After parking in a conveniently free spot, I jumped out of my car just in time to see Ivy walking out of the building. She didn’t see me as she turned to walk in the opposite direction. I jogged to catch up to her. As soon as I could reach her I pulled her into an alcove for a stairwell that lead down into the building’s basement.
“What do you think you’re doing?” she demanded as soon as her eyes locked onto mine. I had never seen such anger in her eyes, not even when she called me an asshole. Her scathing look probably had a lot to do with me scaring her when I tugged her toward the stairs.
“What the hell do you think you’re doing?” I spat back. “You think you can just insult me the way you did and I won’t have a damn thing to say about it?”
She took a step back, but not before jabbing her finger in to my chest, “You think you can stop me?”
“Yes,” I shot back. She took another step back and I quickly realized I needed to explain further. “Every assumption you’ve made about me is wrong. You think I’m dumb, don’t you? But look,” I said, lowering my gaze and taking a step forward to close the distance she created between us. Her breath hitched in her throat and she stared at me. “One thing’s for sure–I’m smart enough to see you want me.” I paused, waiting for her to object, but she said nothing. I took another step forward. She didn’t move an inch. I stared into her eyes until I saw her gaze soften for a brief moment, even though it was clear she was trying to hold strong. “Badly,” I muttered, gaze lowering to her lips.

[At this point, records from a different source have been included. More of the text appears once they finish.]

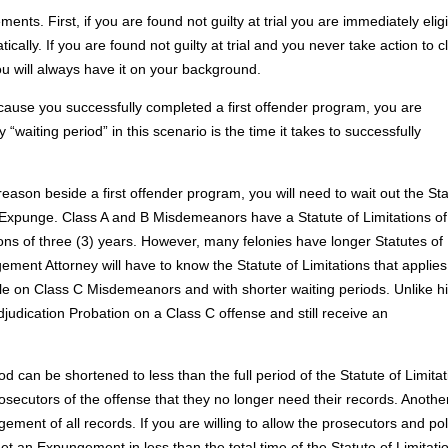
nts. First, if you are found not guilty at trial you are immediately elig
ly. If you are found not guilty at trial and you never take action to c
u will always have it on your background.
ecause you successfully completed a first offender program, you are
waiting period” in this scenario is the time it takes to successfully
reason beside a first offender program, you will need to wait out the St
to Expunge. Class A and B Misdemeanors have a Statute of Limitations o
ions of three (3) years. However, many felonies have longer Statutes of
ent Attorney will have to know the Statute of Limitations that applies
ble on Class C Misdemeanors and with shorter waiting periods. Unlike h
Adjudication Probation on a Class C offense and still receive an
 can be shortened to less than the full period of the Statute of Limitat
ecutors of the offense that they no longer need their records. Anothe
ment of all records. If you are willing to allow the prosecutors and pol
get an Expungement in less than the total time of the Statute of Limitati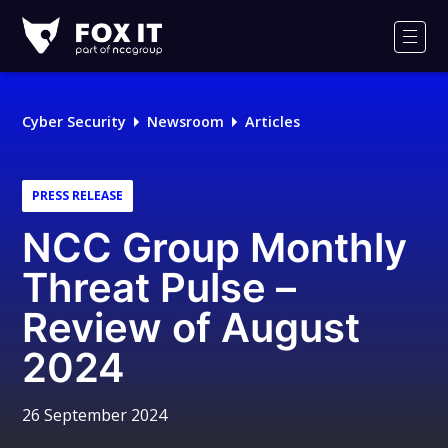
Fox-
IT
Men
Logo
Cyber Security
Newsroom
Articles
PRESS RELEASE
NCC Group Monthly
Threat Pulse –
Review of August
2024
26 September 2024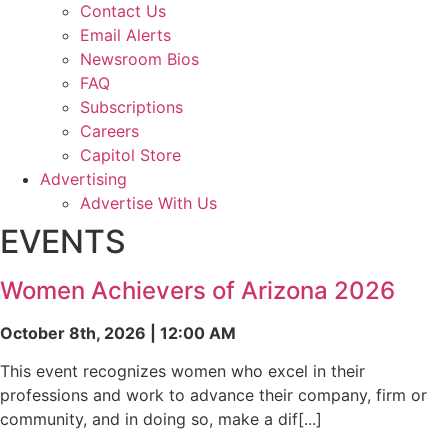
Contact Us
Email Alerts
Newsroom Bios
FAQ
Subscriptions
Careers
Capitol Store
Advertising
Advertise With Us
EVENTS
Women Achievers of Arizona 2026
October 8th, 2026 | 12:00 AM
This event recognizes women who excel in their
professions and work to advance their company, firm or
community, and in doing so, make a dif[...]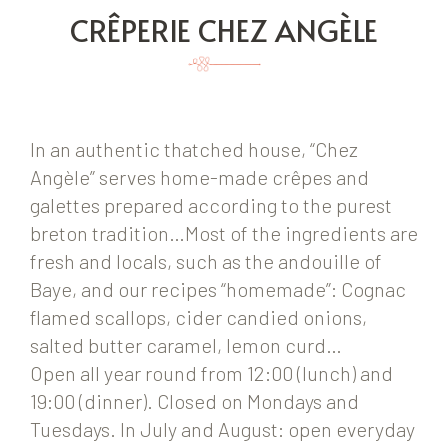
CRÊPERIE CHEZ ANGÈLE
In an authentic thatched house, “Chez
Angèle” serves home-made crêpes and
galettes prepared according to the purest
breton tradition…Most of the ingredients are
fresh and locals, such as the andouille of
Baye, and our recipes “homemade”: Cognac
flamed scallops, cider candied onions,
salted butter caramel, lemon curd…
Open all year round from 12:00 (lunch) and
19:00 (dinner). Closed on Mondays and
Tuesdays. In July and August: open everyday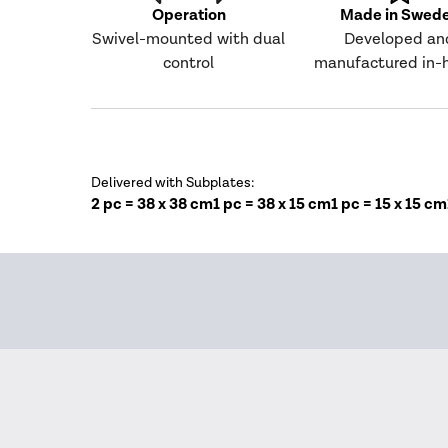
Operation
Made in Swed
Swivel-mounted with dual
Developed an
control
manufactured in-
Delivered with Subplates:
2 pc = 38 x 38 cm
1 pc = 38 x 15 cm
1 pc = 15 x 15 cm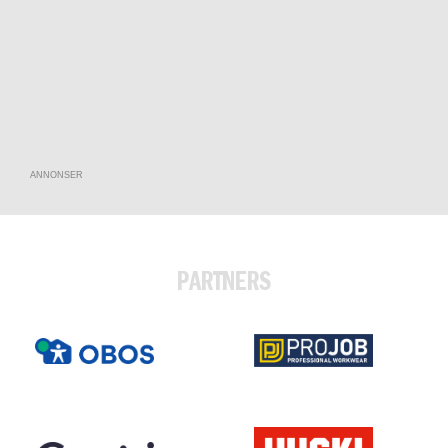
ANNONSER
PARTNERS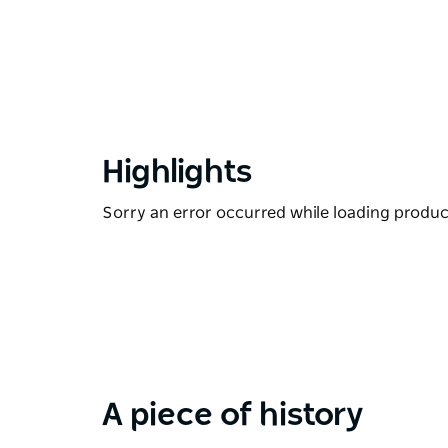
Highlights
Sorry an error occurred while loading products
A piece of history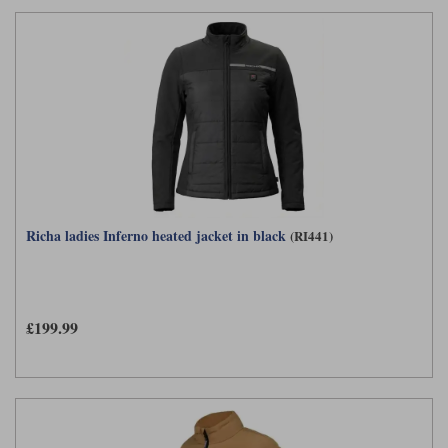
Richa ladies Inferno heated jacket in black
(RI441)
£199.99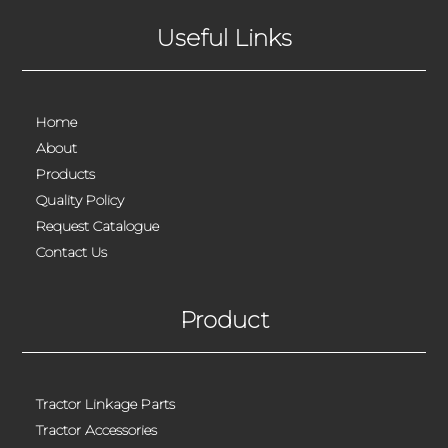
Useful Links
Home
About
Products
Quality Policy
Request Catalogue
Contact Us
Product
Tractor Linkage Parts
Tractor Accessories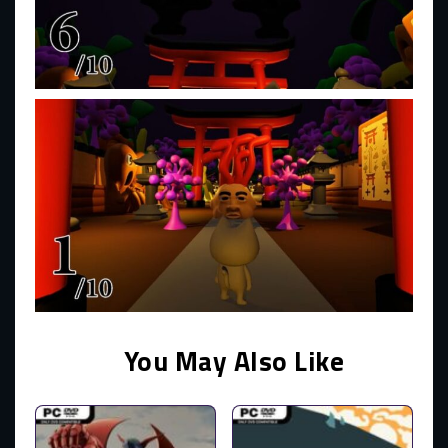
You May Also Like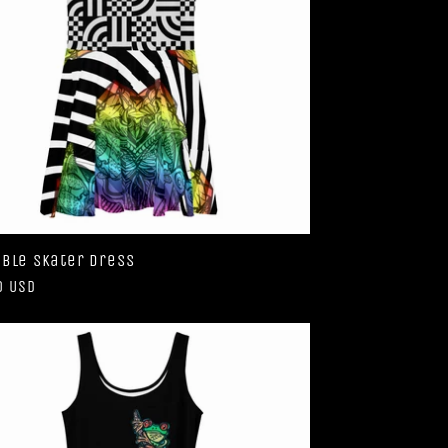
ble Skater Dress
ar
0 USD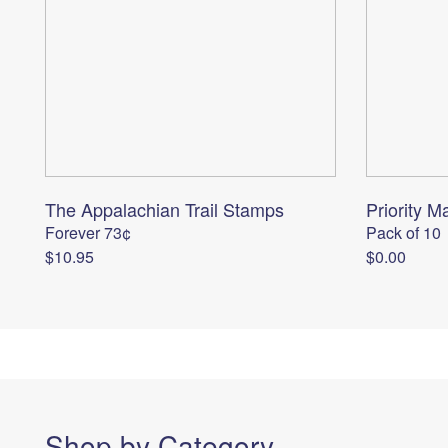
The Appalachian Trail Stamps
Priority Ma
Forever 73¢
Pack of 10
$10.95
$0.00
Shop by Category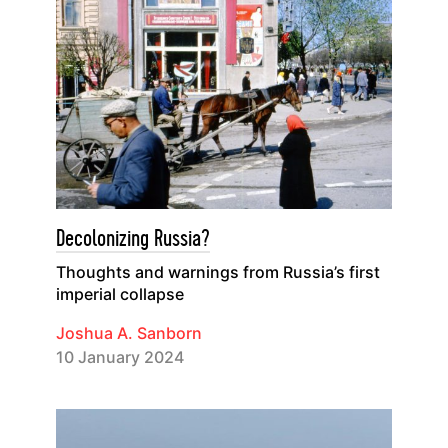
Decolonizing Russia?
Thoughts and warnings from Russia’s first
imperial collapse
Joshua A. Sanborn
10 January 2024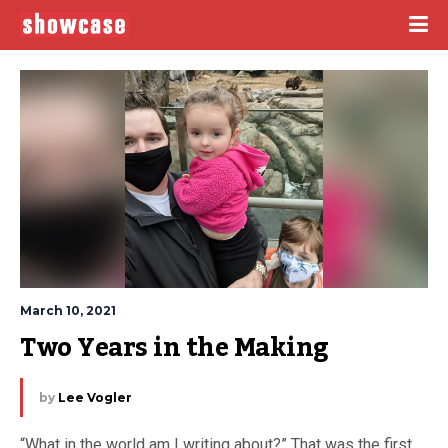
March 10, 2021
Two Years in the Making
by
Lee Vogler
“What in the world am I writing about?” That was the first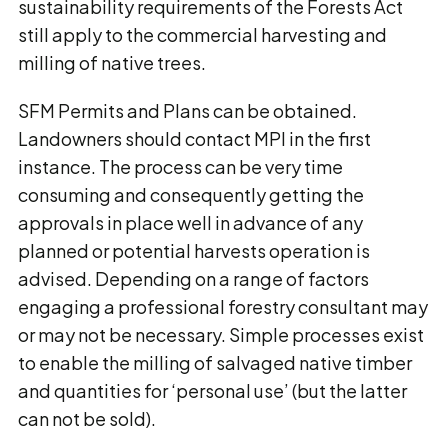
sustainability requirements of the Forests Act
still apply to the commercial harvesting and
milling of native trees.
SFM Permits and Plans can be obtained.
Landowners should contact MPI in the first
instance. The process can be very time
consuming and consequently getting the
approvals in place well in advance of any
planned or potential harvests operation is
advised. Depending on a range of factors
engaging a professional forestry consultant may
or may not be necessary. Simple processes exist
to enable the milling of salvaged native timber
and quantities for ‘personal use’ (but the latter
can not be sold).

That was all it took for me to close the space between us. I pressed her back up against the bricks as my lips landed against hers. She gave in immediately, placing her hands on my chest and leaning in. There was no way she could ever deny being attracted to me now. My hands wandered up and down her sides until I slipped them under her shirt, sliding them up her smooth stomach and dangerously close to her breasts.
In a flash, she pulled herself away and tugged her shirt back down with a pouty oomph before looking up at me. “You are an asshole,” she hissed, a stark difference from the person she was a second ago when I was kissing her.

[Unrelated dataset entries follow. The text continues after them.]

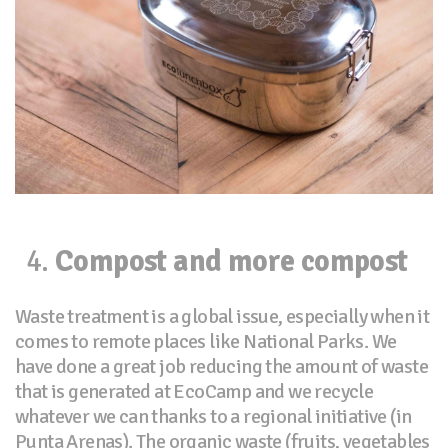
Compost and more compost
Waste treatment is a global issue, especially when it
comes to remote places like National Parks. We
have done a great job reducing the amount of waste
that is generated at EcoCamp and we recycle
whatever we can thanks to a regional initiative (in
Punta Arenas). The organic waste (fruits, vegetables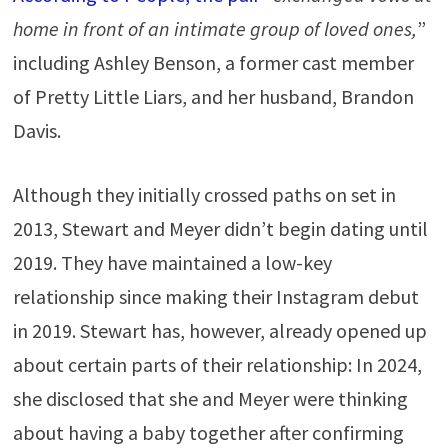
home in front of an intimate group of loved ones,
”
including Ashley Benson, a former cast member
of Pretty Little Liars, and her husband, Brandon
Davis
.
Although they initially crossed paths on set in
2013, Stewart and Meyer didn’t begin dating until
2019. They have maintained a low-key
relationship since making their Instagram debut
in 2019. Stewart has, however, already opened up
about certain parts of their relationship: In 2024,
she disclosed that she and Meyer were thinking
about having a baby together after confirming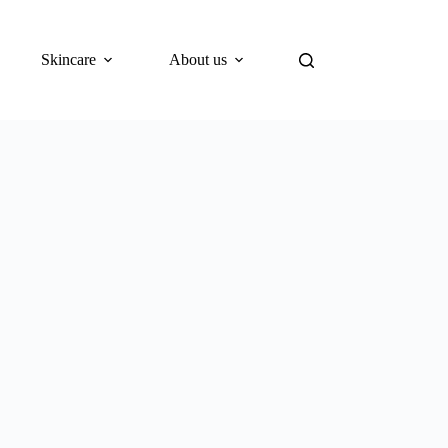
Skincare
About us
Blog
What’s New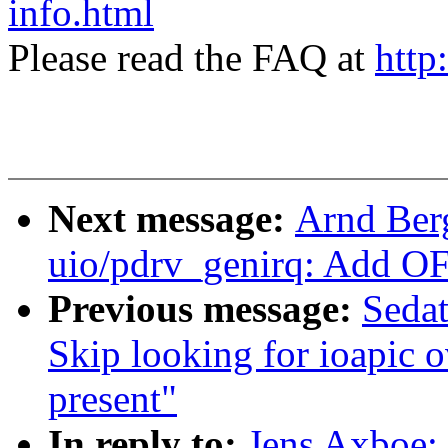
info.html
Please read the FAQ at
http
Next message:
Arnd Ber
uio/pdrv_genirq: Add OF
Previous message:
Seda
Skip looking for ioapic o
present"
In reply to:
Jens Axboe: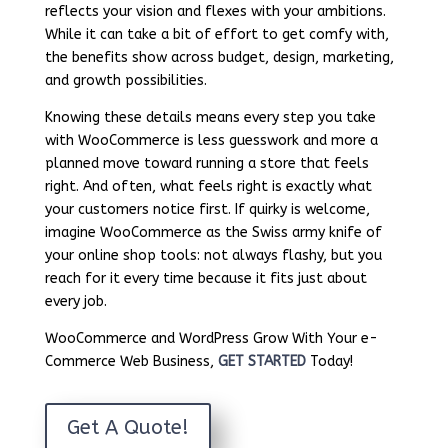
reflects your vision and flexes with your ambitions.
While it can take a bit of effort to get comfy with,
the benefits show across budget, design, marketing,
and growth possibilities.
Knowing these details means every step you take
with WooCommerce is less guesswork and more a
planned move toward running a store that feels
right. And often, what feels right is exactly what
your customers notice first. If quirky is welcome,
imagine WooCommerce as the Swiss army knife of
your online shop tools: not always flashy, but you
reach for it every time because it fits just about
every job.
WooCommerce and WordPress Grow With Your e-
Commerce Web Business,
GET STARTED
Today!
Get A Quote!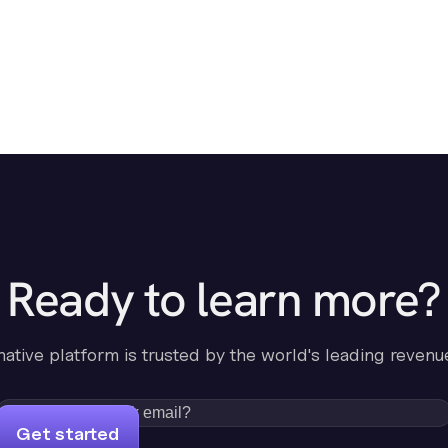
Ready to learn more?
-native platform is trusted by the world's leading revenu
Get started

“You may be a hot asshole and a really great kisser but,” she pressed her hand flat on my stomach to push me away, “I won’t be just another story of yours in the locker room.”
I was studying on the back porch under the shade of my favorite tree. It was the afternoon and my mother was s
leeping soundly. Out of nowhere, my phone buzzed and I quickly picked it up off the table to check who it was. The Tutoring Center was calling me. I was instantly thrown into a panic.

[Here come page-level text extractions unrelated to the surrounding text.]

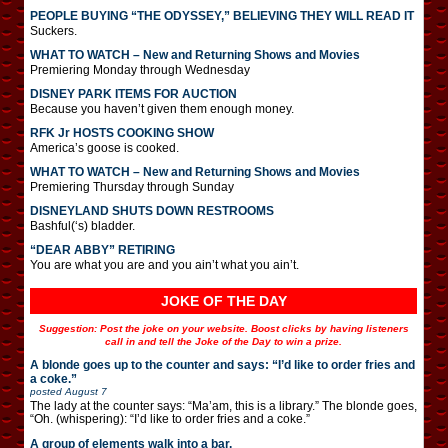
PEOPLE BUYING “THE ODYSSEY,” BELIEVING THEY WILL READ IT
Suckers.
WHAT TO WATCH – New and Returning Shows and Movies
Premiering Monday through Wednesday
DISNEY PARK ITEMS FOR AUCTION
Because you haven’t given them enough money.
RFK Jr HOSTS COOKING SHOW
America’s goose is cooked.
WHAT TO WATCH – New and Returning Shows and Movies
Premiering Thursday through Sunday
DISNEYLAND SHUTS DOWN RESTROOMS
Bashful(‘s) bladder.
“DEAR ABBY” RETIRING
You are what you are and you ain’t what you ain’t.
JOKE OF THE DAY
Suggestion: Post the joke on your website. Boost clicks by having listeners
call in and tell the Joke of the Day to win a prize.
A blonde goes up to the counter and says: “I’d like to order fries and
a coke.”
posted
August 7
The lady at the counter says: “Ma’am, this is a library.” The blonde goes,
“Oh. (whispering): “I’d like to order fries and a coke.”
A group of elements walk into a bar.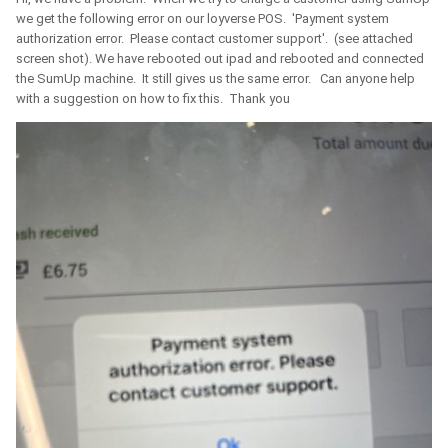
we get the following error on our loyverse POS. 'Payment system
authorization error. Please contact customer support'. (see attached
screen shot). We have rebooted out ipad and rebooted and connected
the SumUp machine. It still gives us the same error. Can anyone help
with a suggestion on how to fix this. Thank you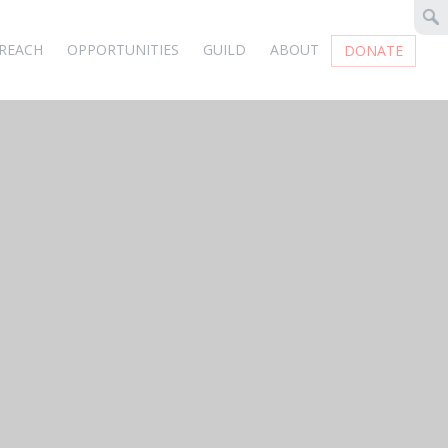
REACH
OPPORTUNITIES
GUILD
ABOUT
DONATE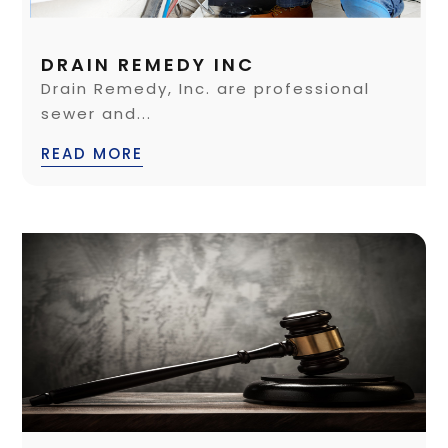
DRAIN REMEDY INC
Drain Remedy, Inc. are professional
sewer and...
READ MORE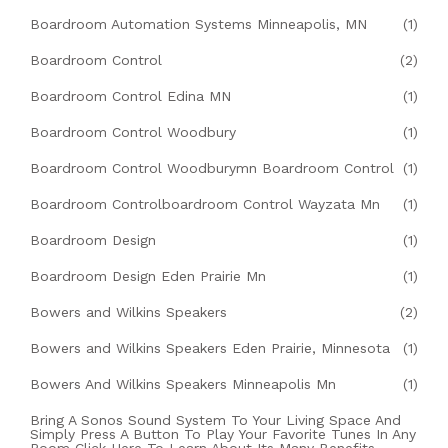
Boardroom Automation Systems Minneapolis, MN
(1)
Boardroom Control
(2)
Boardroom Control Edina MN
(1)
Boardroom Control Woodbury
(1)
Boardroom Control Woodburymn Boardroom Control
(1)
Boardroom Controlboardroom Control Wayzata Mn
(1)
Boardroom Design
(1)
Boardroom Design Eden Prairie Mn
(1)
Bowers and Wilkins Speakers
(2)
Bowers and Wilkins Speakers Eden Prairie, Minnesota
(1)
Bowers And Wilkins Speakers Minneapolis Mn
(1)
Bring A Sonos Sound System To Your Living Space And
Simply Press A Button To Play Your Favorite Tunes In Any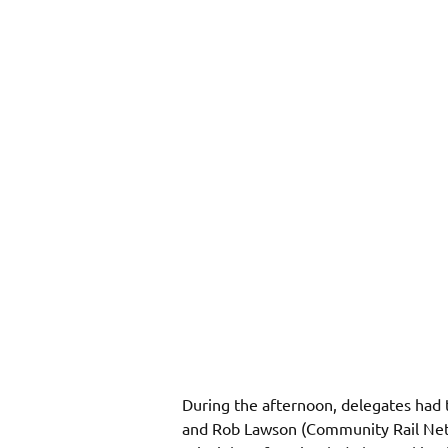
During the afternoon, delegates had 
and Rob Lawson (Community Rail Netwo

The Tutoring Center rarely called, especially on my day off. I couldn’t think of any loose ends I left for them to call and ask about. There was only one thing I could think of and it made my stomach drop. I knew Stella would never tell anyone about Landon and I, but maybe there was security camera footage from the stairwell or something.
I answered before the call was sent to voicemail. “Ivy,” my supervisor’s voice came in from the other end, “I know it’s your day off but we wanted to know if you could go meet with Landon Bryce’s coach in an hour.” My insides started to turn to ice, “He needs a progress report and the sooner the better.” I breathed and audible sigh of relief over the phone.
I felt instantly relieved. That didn’t last long, however. Maybe the coach knew about us and he was taking it upon himself to confront me about it. I agreed and ended the call, going to get ready before checking on my mom. As I put on my outfit I laid out the night before, I realized I was terrified of what the coach would say. I took a quick glance in the mirror. My navy blue skirt reached just above my knees. I let out a long sigh. This was supposed to be a good day with a cute outfit. I wasn’t supposed to get fired. I gulped, smoothed out the skirt, and walked out of the bedroom.